The Biden administration and prominent US Congress members are alarmed. So is the Irish government. So is the EU. And despite Mr Johnson telling British voters that he would "get Brexit done", it is clearly not done, since he is trying to renegotiate it.

If things were not so serious – possibly putting lives at risk from violence in Northern Ireland – it would almost be comic. The very people who campaigned for Brexit – Mr Johnson, his Conservative party friends and the hardliners of Northern Ireland’s Democratic Unionist Party – now loathe the Brexit that they demanded, constructed, negotiated and agreed.

Those of us who for years pointed out the obvious dangers of Brexit can say "we told you so", but that is no consolation. The history of Northern Ireland shows we are never far from a few hotheads prepared to resort to violence after being stirred up by blundering politicians. The past 25 years have seen many good things: peace, stability and economic improvement. Marriages between Catholics and Protestants are much more common. My friends in Northern Ireland want to get on with their lives in peace.
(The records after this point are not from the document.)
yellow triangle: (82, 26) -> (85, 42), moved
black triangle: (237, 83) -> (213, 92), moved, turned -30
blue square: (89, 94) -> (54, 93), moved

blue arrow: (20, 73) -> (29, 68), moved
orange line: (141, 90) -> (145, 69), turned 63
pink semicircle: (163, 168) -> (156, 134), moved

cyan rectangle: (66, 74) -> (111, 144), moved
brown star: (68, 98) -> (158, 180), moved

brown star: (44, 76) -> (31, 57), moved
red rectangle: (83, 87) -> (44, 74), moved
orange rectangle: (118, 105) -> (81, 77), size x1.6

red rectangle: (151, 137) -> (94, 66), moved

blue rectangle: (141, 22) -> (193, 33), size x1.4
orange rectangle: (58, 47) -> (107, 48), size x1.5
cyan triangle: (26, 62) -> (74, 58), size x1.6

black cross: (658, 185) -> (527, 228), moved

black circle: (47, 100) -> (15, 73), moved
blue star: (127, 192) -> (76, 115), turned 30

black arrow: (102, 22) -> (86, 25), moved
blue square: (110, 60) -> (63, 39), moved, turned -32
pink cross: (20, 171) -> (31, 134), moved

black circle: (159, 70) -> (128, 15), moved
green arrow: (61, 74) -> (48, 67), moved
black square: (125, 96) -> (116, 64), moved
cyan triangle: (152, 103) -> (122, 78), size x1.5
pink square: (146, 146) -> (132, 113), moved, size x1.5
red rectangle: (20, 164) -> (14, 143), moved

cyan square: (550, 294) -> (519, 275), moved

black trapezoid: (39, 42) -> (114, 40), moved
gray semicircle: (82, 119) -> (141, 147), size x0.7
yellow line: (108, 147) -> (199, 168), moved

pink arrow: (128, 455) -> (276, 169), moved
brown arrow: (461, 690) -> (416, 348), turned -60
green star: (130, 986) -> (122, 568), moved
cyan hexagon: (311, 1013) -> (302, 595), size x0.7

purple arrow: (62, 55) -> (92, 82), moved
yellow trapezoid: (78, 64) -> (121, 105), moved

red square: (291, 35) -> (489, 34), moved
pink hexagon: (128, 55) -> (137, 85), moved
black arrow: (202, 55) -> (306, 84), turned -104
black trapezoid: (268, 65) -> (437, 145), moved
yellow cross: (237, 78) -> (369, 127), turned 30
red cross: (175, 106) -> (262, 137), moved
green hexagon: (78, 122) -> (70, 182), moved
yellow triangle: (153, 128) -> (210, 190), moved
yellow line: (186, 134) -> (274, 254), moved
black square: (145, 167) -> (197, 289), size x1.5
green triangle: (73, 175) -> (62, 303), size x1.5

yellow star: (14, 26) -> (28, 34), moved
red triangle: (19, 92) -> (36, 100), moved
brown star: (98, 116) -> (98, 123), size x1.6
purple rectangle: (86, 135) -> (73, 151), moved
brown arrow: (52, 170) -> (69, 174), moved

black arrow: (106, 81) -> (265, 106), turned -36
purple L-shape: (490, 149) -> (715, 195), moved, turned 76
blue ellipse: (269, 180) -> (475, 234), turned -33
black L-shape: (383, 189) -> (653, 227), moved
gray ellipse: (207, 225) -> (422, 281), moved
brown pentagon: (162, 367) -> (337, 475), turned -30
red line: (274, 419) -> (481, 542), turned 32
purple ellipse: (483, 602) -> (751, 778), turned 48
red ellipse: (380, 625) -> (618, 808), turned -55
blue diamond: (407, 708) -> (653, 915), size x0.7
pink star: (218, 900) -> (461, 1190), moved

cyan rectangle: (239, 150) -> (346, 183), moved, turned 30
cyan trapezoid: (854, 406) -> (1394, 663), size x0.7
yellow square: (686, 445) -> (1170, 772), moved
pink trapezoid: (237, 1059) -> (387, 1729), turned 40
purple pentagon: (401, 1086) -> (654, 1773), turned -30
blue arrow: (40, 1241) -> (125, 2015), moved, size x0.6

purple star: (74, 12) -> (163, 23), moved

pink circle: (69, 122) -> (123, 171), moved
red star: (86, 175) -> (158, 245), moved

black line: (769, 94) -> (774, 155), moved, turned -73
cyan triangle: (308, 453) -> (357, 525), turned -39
However, the incompetence at Westminster over Brexit threatens lives and livelihoods, and the ill-tempered row over the legality of the Northern Ireland Protocol reminds me of the wisdom of the late American poet Carl Sandburg. To paraphrase what he once said: “When the facts are against you, you argue the law. When the law is against you, you argue the facts. When both are against you, you just argue.” Six years after the Brexit vote, Brexit is far from done. And the arguments now mean peace itself may be undone.